> _DIRECTIONS FOR THIS TASK_: Go through the data and copy each line that holds "Swept".

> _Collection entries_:
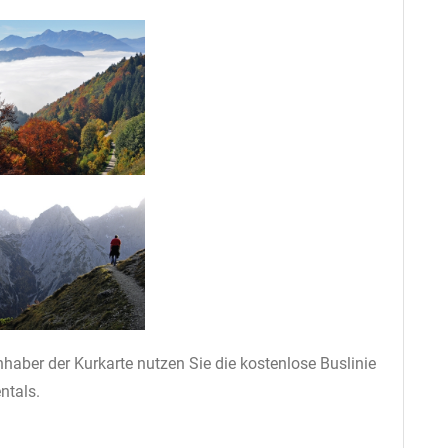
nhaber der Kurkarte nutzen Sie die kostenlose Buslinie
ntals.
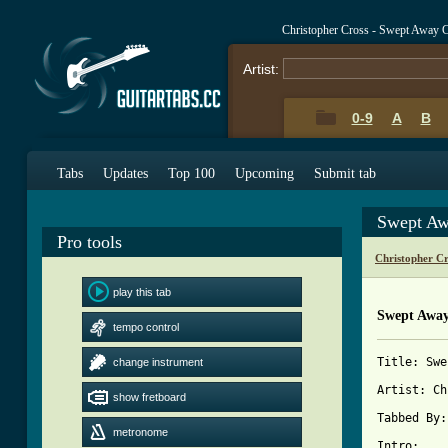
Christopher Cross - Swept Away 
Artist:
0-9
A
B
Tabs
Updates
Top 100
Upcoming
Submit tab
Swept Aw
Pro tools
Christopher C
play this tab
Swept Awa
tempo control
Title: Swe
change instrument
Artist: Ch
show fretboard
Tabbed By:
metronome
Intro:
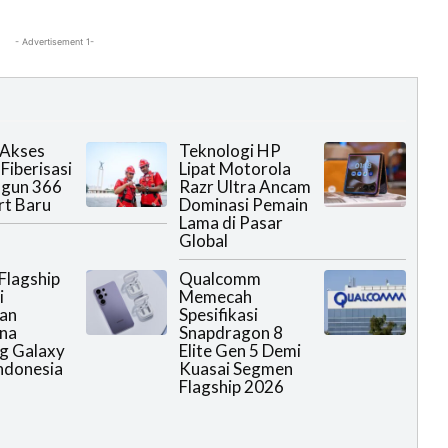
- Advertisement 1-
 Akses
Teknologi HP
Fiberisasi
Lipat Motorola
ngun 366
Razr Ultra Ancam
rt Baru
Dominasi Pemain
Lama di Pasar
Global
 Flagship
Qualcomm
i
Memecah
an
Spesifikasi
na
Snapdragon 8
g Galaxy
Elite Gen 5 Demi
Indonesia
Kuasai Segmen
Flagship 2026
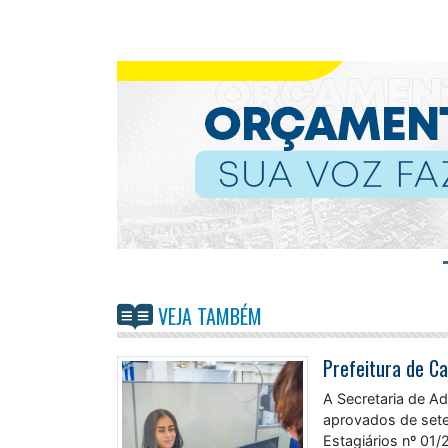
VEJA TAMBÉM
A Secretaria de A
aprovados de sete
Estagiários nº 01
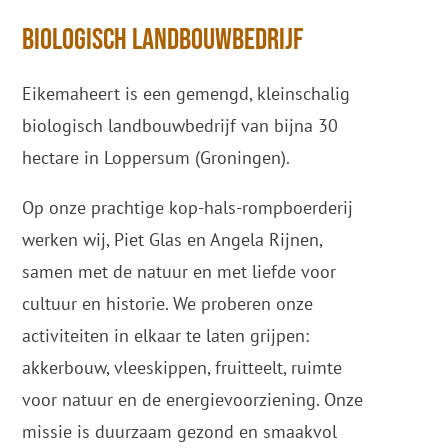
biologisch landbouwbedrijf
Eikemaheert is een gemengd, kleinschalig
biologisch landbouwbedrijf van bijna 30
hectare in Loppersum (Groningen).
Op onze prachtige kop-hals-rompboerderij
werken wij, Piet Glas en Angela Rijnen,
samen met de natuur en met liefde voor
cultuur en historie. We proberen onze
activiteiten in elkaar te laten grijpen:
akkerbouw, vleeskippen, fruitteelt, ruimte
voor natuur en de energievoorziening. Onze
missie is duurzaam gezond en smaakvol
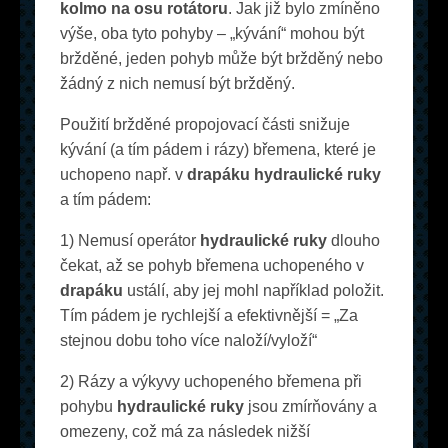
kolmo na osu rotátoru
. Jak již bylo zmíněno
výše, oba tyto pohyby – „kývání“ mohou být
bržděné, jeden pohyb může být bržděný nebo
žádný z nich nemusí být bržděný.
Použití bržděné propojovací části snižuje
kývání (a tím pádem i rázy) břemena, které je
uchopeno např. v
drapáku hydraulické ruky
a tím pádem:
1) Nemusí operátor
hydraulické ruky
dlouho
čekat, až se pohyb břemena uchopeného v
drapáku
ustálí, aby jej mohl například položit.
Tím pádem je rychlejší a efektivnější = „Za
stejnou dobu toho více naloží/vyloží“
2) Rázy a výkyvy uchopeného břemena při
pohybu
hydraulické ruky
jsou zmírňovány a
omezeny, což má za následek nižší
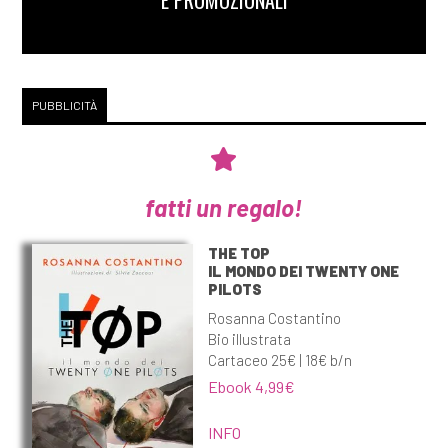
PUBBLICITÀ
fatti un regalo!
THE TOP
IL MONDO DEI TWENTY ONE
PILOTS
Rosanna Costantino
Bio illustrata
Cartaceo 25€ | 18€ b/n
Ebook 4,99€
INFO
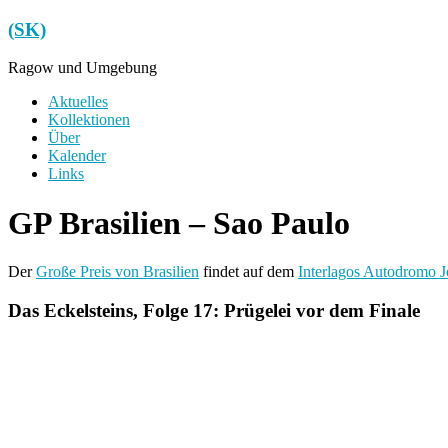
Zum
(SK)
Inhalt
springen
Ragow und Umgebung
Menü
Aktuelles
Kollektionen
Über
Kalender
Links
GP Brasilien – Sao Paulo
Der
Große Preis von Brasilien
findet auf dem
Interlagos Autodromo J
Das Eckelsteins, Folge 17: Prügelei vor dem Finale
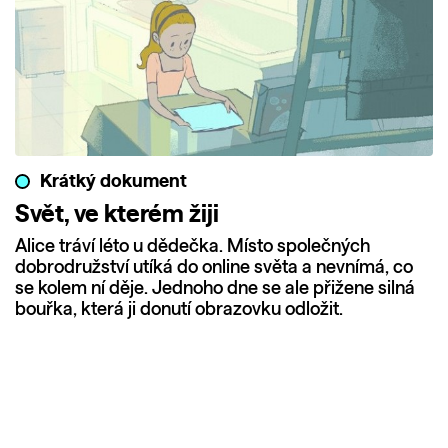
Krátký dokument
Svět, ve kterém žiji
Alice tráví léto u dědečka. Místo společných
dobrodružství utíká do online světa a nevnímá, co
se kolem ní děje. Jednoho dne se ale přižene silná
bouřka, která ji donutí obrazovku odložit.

> _ANSWER SECTION_:
Christopher Cross - Swept Away 
Swept Aw
Swept Awa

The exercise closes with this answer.